Although the sermons given at the Masses did not mention Ecuador's newly proposed constitution, they were widely seen as a response to the document's pro-abortion and anti-family language.
The Masses were held under the leadership of Archbishop Antonio Arregui Yarza, who is the head of the nation's conference of Catholic bishops, and who has been vocal in his criticism of the document. His opposition has resulted in numerous death threats, denunciations from government officials, and even criminal charges being filed against him.
In his homily, Arregui Yarza said of unborn children, "We all should support the viability of those lives, when there are difficulties. We can never accept the sacrifice of those lives."
The constitution, which will be voted on September 28, must pass with the approval of at least 50% of eligible voters. In recent weeks, public opinion polls have indicated a movement in favor of ratification, although the ultimate outcome is far from clear.
The Masses drew bitter criticism from Ecuadorian President Rafael Correa, who said that the Catholic bishops of his country were pathetic specters who are reviving the Church-State conflict, "which was overcome 100 years ago."

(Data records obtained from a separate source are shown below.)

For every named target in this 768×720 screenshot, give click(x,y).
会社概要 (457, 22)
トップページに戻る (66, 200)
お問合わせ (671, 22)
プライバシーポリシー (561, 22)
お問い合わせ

"They are simply phantoms who dress in black. They speak of God and don't know him, they speak of respecting life and they don't respect it," said Correa.

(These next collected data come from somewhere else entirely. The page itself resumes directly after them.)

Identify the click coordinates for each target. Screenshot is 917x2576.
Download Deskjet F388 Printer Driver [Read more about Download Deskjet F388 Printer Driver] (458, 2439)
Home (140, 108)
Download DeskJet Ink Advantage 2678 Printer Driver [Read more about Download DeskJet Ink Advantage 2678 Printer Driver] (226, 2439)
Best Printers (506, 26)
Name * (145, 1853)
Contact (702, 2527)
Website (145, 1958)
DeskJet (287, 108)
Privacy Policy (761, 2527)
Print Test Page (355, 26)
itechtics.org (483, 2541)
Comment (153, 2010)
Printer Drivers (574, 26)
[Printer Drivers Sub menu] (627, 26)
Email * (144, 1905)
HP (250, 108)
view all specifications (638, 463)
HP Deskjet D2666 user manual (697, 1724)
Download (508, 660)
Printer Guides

Although Correa characterized the Masses as a "failure," some media reports indicated that they received "massive" attendance, numbering in the thousands. However, attendance was apparently not as high as expected. Of 18 city blocks closed off for the services, only five were filled.
The Masses were also attended by Quayaquil mayor Jamie Nebot, former Ecuadorian President Gustavo Noboa, and Evangelical Pastor Francisco Medina. Nobot has stated that Quayaquil will seek some degree of "autonomy" if the constitution is ratified, echoing the intentions of several provinces in Bolivia, where some local governments are resisting the policies of President Evo Morales.